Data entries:

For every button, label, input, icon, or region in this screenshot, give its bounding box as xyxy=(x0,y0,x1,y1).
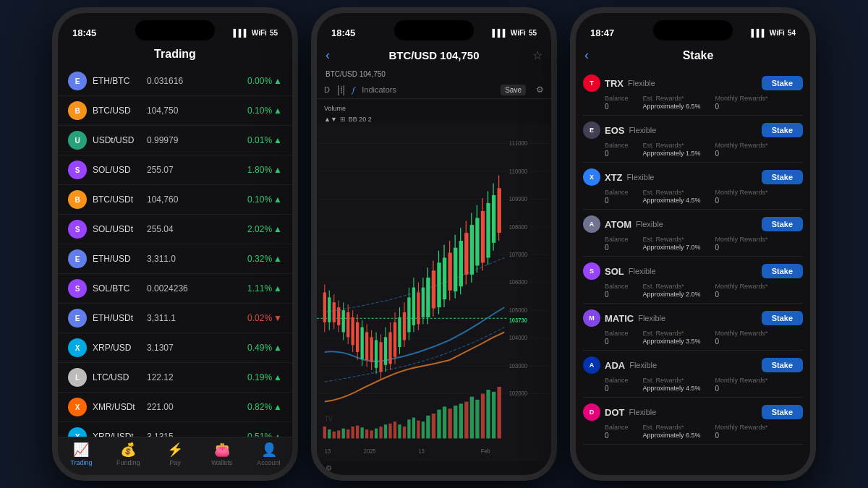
pair-price: 3,311.0 xyxy=(147,254,247,264)
trading-item[interactable]: E ETH/USDt 3,311.1 0.02% ▼ xyxy=(58,304,292,333)
est-rewards-item: Est. Rewards* Approximately 6.5% xyxy=(643,424,701,440)
balance-label: Balance xyxy=(605,236,629,243)
svg-rect-118 xyxy=(437,410,441,439)
stake-details: Balance 0 Est. Rewards* Approximately 2.… xyxy=(583,283,803,299)
signal-icon: ▌▌▌ xyxy=(234,29,249,37)
trading-item[interactable]: E ETH/USD 3,311.0 0.32% ▲ xyxy=(58,244,292,274)
tab-wallets[interactable]: 👛 Wallets xyxy=(198,442,245,466)
svg-rect-106 xyxy=(379,427,382,438)
trading-item[interactable]: S SOL/BTC 0.0024236 1.11% ▲ xyxy=(58,274,292,304)
indicator-symbol[interactable]: 𝑓 xyxy=(352,85,354,95)
tab-icon: 📈 xyxy=(73,442,89,458)
stake-button-eos[interactable]: Stake xyxy=(762,123,803,137)
svg-rect-96 xyxy=(333,432,336,439)
bar-type-icon[interactable]: |⁞| xyxy=(337,84,345,95)
tab-icon: 👛 xyxy=(214,442,230,458)
est-rewards-value: Approximately 1.5% xyxy=(643,150,701,157)
stake-button-xtz[interactable]: Stake xyxy=(762,170,803,184)
svg-rect-114 xyxy=(417,421,420,439)
monthly-rewards-item: Monthly Rewards* 0 xyxy=(715,95,768,111)
balance-label: Balance xyxy=(605,142,629,149)
svg-rect-105 xyxy=(375,429,378,439)
est-rewards-value: Approximately 7.0% xyxy=(643,244,701,251)
tab-account[interactable]: 👤 Account xyxy=(245,442,292,466)
stake-button-sol[interactable]: Stake xyxy=(762,264,803,278)
balance-label: Balance xyxy=(605,283,629,290)
stake-item-xtz: X XTZ Flexible Stake Balance 0 Est. Rewa… xyxy=(583,163,803,210)
pair-change: 1.80% ▲ xyxy=(247,165,282,175)
trading-content: Trading E ETH/BTC 0.031616 0.00% ▲ B BTC… xyxy=(58,45,292,475)
balance-label: Balance xyxy=(605,377,629,384)
stake-button-ada[interactable]: Stake xyxy=(762,358,803,372)
pair-name: BTC/USD xyxy=(93,106,147,116)
settings-bottom-icon[interactable]: ⚙ xyxy=(326,464,332,472)
stake-details: Balance 0 Est. Rewards* Approximately 4.… xyxy=(583,377,803,393)
tab-funding[interactable]: 💰 Funding xyxy=(105,442,152,466)
time-1: 18:45 xyxy=(72,27,96,38)
bb-label-bar: ▲▼ ⊞ BB 20 2 xyxy=(317,115,551,124)
pair-name: XRP/USDt xyxy=(93,432,147,437)
pair-change: 0.82% ▲ xyxy=(247,402,282,412)
phone-chart: 18:45 ▌▌▌ WiFi 55 ‹ BTC/USD 104,750 ☆ BT… xyxy=(311,7,557,481)
trading-item[interactable]: L LTC/USD 122.12 0.19% ▲ xyxy=(58,363,292,393)
timeframe-d[interactable]: D xyxy=(324,85,330,94)
pair-price: 0.031616 xyxy=(147,76,247,86)
pair-price: 255.04 xyxy=(147,224,247,234)
pair-name: XMR/USDt xyxy=(93,402,147,412)
svg-rect-122 xyxy=(459,403,463,438)
balance-value: 0 xyxy=(605,103,629,111)
star-icon[interactable]: ☆ xyxy=(532,48,542,62)
tab-trading[interactable]: 📈 Trading xyxy=(58,442,105,466)
trading-item[interactable]: E ETH/BTC 0.031616 0.00% ▲ xyxy=(58,67,292,96)
svg-text:110000: 110000 xyxy=(509,167,527,175)
indicators-label[interactable]: Indicators xyxy=(362,85,396,94)
est-rewards-label: Est. Rewards* xyxy=(643,424,701,431)
trading-item[interactable]: B BTC/USD 104,750 0.10% ▲ xyxy=(58,96,292,126)
est-rewards-value: Approximately 3.5% xyxy=(643,338,701,345)
stake-button-matic[interactable]: Stake xyxy=(762,311,803,325)
pair-name: ETH/BTC xyxy=(93,76,147,86)
coin-icon: S xyxy=(68,279,87,298)
trading-item[interactable]: U USDt/USD 0.99979 0.01% ▲ xyxy=(58,126,292,155)
back-button[interactable]: ‹ xyxy=(326,48,330,63)
stake-button-dot[interactable]: Stake xyxy=(762,405,803,419)
balance-item: Balance 0 xyxy=(605,95,629,111)
coin-icon: L xyxy=(68,368,87,387)
stake-item-header: T TRX Flexible Stake xyxy=(583,74,803,92)
chart-content: ‹ BTC/USD 104,750 ☆ BTC/USD 104,750 D |⁞… xyxy=(317,45,551,475)
tab-pay[interactable]: ⚡ Pay xyxy=(152,442,199,466)
svg-rect-108 xyxy=(388,424,391,439)
trading-item[interactable]: X XMR/USDt 221.00 0.82% ▲ xyxy=(58,393,292,422)
direction-arrow: ▲ xyxy=(273,224,282,234)
battery-icon: 55 xyxy=(270,29,278,37)
stake-button-atom[interactable]: Stake xyxy=(762,217,803,231)
trading-item[interactable]: X XRP/USD 3.1307 0.49% ▲ xyxy=(58,333,292,363)
time-3: 18:47 xyxy=(590,27,614,38)
stake-type: Flexible xyxy=(628,79,655,87)
stake-back-button[interactable]: ‹ xyxy=(584,48,589,63)
stake-coin-icon: E xyxy=(583,121,600,139)
stake-item-eos: E EOS Flexible Stake Balance 0 Est. Rewa… xyxy=(583,116,803,163)
save-button[interactable]: Save xyxy=(501,85,526,95)
monthly-rewards-value: 0 xyxy=(715,197,768,205)
pair-price: 3,311.1 xyxy=(147,313,247,323)
svg-text:103730: 103730 xyxy=(509,316,527,324)
stake-button-trx[interactable]: Stake xyxy=(762,76,803,90)
stake-header: ‹ Stake xyxy=(576,45,810,69)
monthly-rewards-label: Monthly Rewards* xyxy=(715,330,768,337)
balance-value: 0 xyxy=(605,150,629,158)
svg-rect-115 xyxy=(422,421,425,438)
tab-icon: ⚡ xyxy=(167,442,183,458)
pair-change: 0.49% ▲ xyxy=(247,343,282,353)
svg-rect-94 xyxy=(323,427,326,438)
trading-item[interactable]: S SOL/USDt 255.04 2.02% ▲ xyxy=(58,215,292,244)
balance-value: 0 xyxy=(605,244,629,252)
stake-coin-name: ATOM xyxy=(605,219,631,230)
trading-item[interactable]: S SOL/USD 255.07 1.80% ▲ xyxy=(58,155,292,185)
trading-item[interactable]: B BTC/USDt 104,760 0.10% ▲ xyxy=(58,185,292,215)
trading-item[interactable]: X XRP/USDt 3.1315 0.51% ▲ xyxy=(58,422,292,437)
svg-rect-102 xyxy=(360,427,363,438)
settings-icon[interactable]: ⚙ xyxy=(536,85,544,95)
stake-item-atom: A ATOM Flexible Stake Balance 0 Est. Rew… xyxy=(583,210,803,257)
tab-icon: 💰 xyxy=(120,442,136,458)
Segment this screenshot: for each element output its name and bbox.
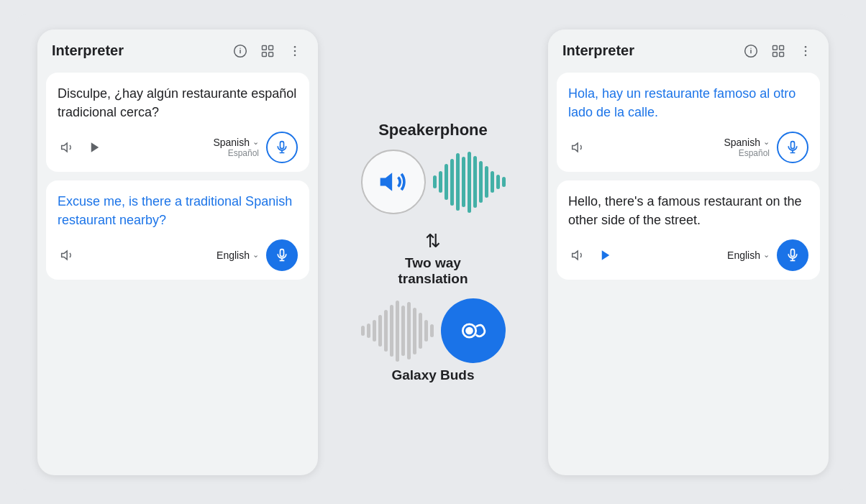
right-msg1-text: Hola, hay un restaurante famoso al otro …	[568, 84, 808, 122]
svg-rect-3	[263, 45, 267, 50]
grid-button-right[interactable]	[770, 42, 787, 60]
right-msg2-footer: English ⌄	[568, 239, 808, 271]
svg-rect-33	[791, 141, 795, 148]
info-button-left[interactable]	[232, 42, 249, 60]
svg-point-8	[294, 50, 296, 52]
svg-rect-5	[263, 52, 267, 56]
svg-rect-25	[773, 45, 778, 50]
galaxy-visual	[361, 298, 506, 363]
svg-point-24	[750, 47, 751, 48]
speakerphone-section: Speakerphone	[361, 121, 506, 214]
play-btn-left1[interactable]	[85, 137, 105, 157]
svg-rect-38	[791, 249, 795, 257]
lang-selector-left2[interactable]: English ⌄	[216, 249, 259, 261]
svg-marker-32	[573, 143, 578, 152]
speakerphone-title: Speakerphone	[378, 121, 488, 139]
mic-btn-left1[interactable]	[266, 132, 298, 163]
right-header: Interpreter	[548, 29, 829, 68]
right-message-2: Hello, there's a famous restaurant on th…	[557, 180, 820, 280]
svg-point-31	[805, 54, 807, 56]
two-way-section: ⇅ Two way translation	[398, 230, 468, 287]
svg-marker-36	[573, 251, 578, 260]
galaxy-waveform	[361, 302, 434, 359]
app-wrapper: Interpreter	[14, 14, 852, 490]
svg-rect-26	[780, 45, 784, 50]
svg-rect-16	[281, 249, 284, 257]
svg-marker-19	[380, 173, 392, 191]
svg-rect-27	[773, 52, 778, 56]
galaxy-section: Galaxy Buds	[361, 298, 506, 383]
left-msg1-footer-right: Spanish ⌄ Español	[213, 132, 298, 163]
right-msg2-text: Hello, there's a famous restaurant on th…	[568, 192, 808, 229]
svg-point-9	[294, 54, 296, 56]
svg-point-21	[466, 328, 471, 333]
left-msg2-footer-right: English ⌄	[216, 239, 298, 271]
right-message-1: Hola, hay un restaurante famoso al otro …	[557, 73, 820, 172]
left-msg1-footer-left	[58, 137, 105, 157]
right-msg1-footer-right: Spanish ⌄ Español	[724, 132, 808, 163]
svg-point-29	[805, 45, 807, 47]
speaker-circle[interactable]	[361, 150, 426, 214]
svg-rect-6	[269, 52, 273, 56]
svg-marker-15	[62, 251, 68, 260]
volume-btn-left1[interactable]	[58, 137, 78, 157]
swap-icon: ⇅	[425, 230, 441, 252]
speakerphone-visual	[361, 150, 506, 214]
mic-btn-right2[interactable]	[777, 239, 808, 271]
svg-marker-10	[62, 143, 68, 152]
left-message-1: Disculpe, ¿hay algún restaurante español…	[46, 73, 309, 172]
lang-selector-right1[interactable]: Spanish ⌄ Español	[724, 137, 770, 158]
right-header-icons	[742, 42, 814, 60]
left-msg2-text: Excuse me, is there a traditional Spanis…	[58, 192, 298, 229]
left-message-2: Excuse me, is there a traditional Spanis…	[46, 180, 309, 280]
galaxy-title: Galaxy Buds	[391, 367, 474, 383]
right-title: Interpreter	[562, 42, 742, 59]
speakerphone-waveform	[433, 153, 506, 211]
right-msg1-footer-left	[568, 137, 588, 157]
volume-btn-left2[interactable]	[58, 245, 78, 265]
volume-btn-right1[interactable]	[568, 137, 588, 157]
svg-point-7	[294, 45, 296, 47]
left-header: Interpreter	[37, 29, 318, 68]
svg-rect-28	[780, 52, 784, 56]
right-phone-card: Interpreter	[548, 29, 829, 475]
right-msg2-footer-right: English ⌄	[727, 239, 808, 271]
lang-selector-right2[interactable]: English ⌄	[727, 249, 770, 261]
left-phone-card: Interpreter	[37, 29, 318, 475]
svg-marker-11	[91, 142, 99, 152]
more-button-right[interactable]	[797, 42, 814, 60]
svg-point-30	[805, 50, 807, 52]
volume-btn-right2[interactable]	[568, 245, 588, 265]
two-way-title: Two way translation	[398, 255, 468, 287]
svg-rect-12	[281, 141, 284, 148]
lang-selector-left1[interactable]: Spanish ⌄ Español	[213, 137, 259, 158]
mic-btn-right1[interactable]	[777, 132, 808, 163]
mic-btn-left2[interactable]	[266, 239, 298, 271]
right-msg1-footer: Spanish ⌄ Español	[568, 132, 808, 163]
svg-rect-4	[269, 45, 273, 50]
left-header-icons	[232, 42, 304, 60]
left-msg1-footer: Spanish ⌄ Español	[58, 132, 298, 163]
more-button-left[interactable]	[286, 42, 304, 60]
svg-point-2	[240, 47, 240, 48]
play-btn-right2[interactable]	[596, 245, 616, 265]
info-button-right[interactable]	[742, 42, 760, 60]
center-panel: Speakerphone ⇅ Two way translation	[318, 29, 548, 475]
left-title: Interpreter	[52, 42, 232, 59]
svg-marker-37	[602, 250, 610, 260]
left-msg1-text: Disculpe, ¿hay algún restaurante español…	[58, 84, 298, 122]
right-msg2-footer-left	[568, 245, 616, 265]
grid-button-left[interactable]	[259, 42, 276, 60]
left-msg2-footer: English ⌄	[58, 239, 298, 271]
galaxy-btn[interactable]	[441, 298, 506, 363]
left-msg2-footer-left	[58, 245, 78, 265]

Task goal: Return each line from the entries above that includes "English".

Answer to the exercise:
right-msg2-footer: English ⌄	[568, 239, 808, 271]
lang-selector-left2[interactable]: English ⌄	[216, 249, 259, 261]
left-msg2-footer-right: English ⌄	[216, 239, 298, 271]
right-msg2-footer-right: English ⌄	[727, 239, 808, 271]
lang-selector-right2[interactable]: English ⌄	[727, 249, 770, 261]
left-msg2-footer: English ⌄	[58, 239, 298, 271]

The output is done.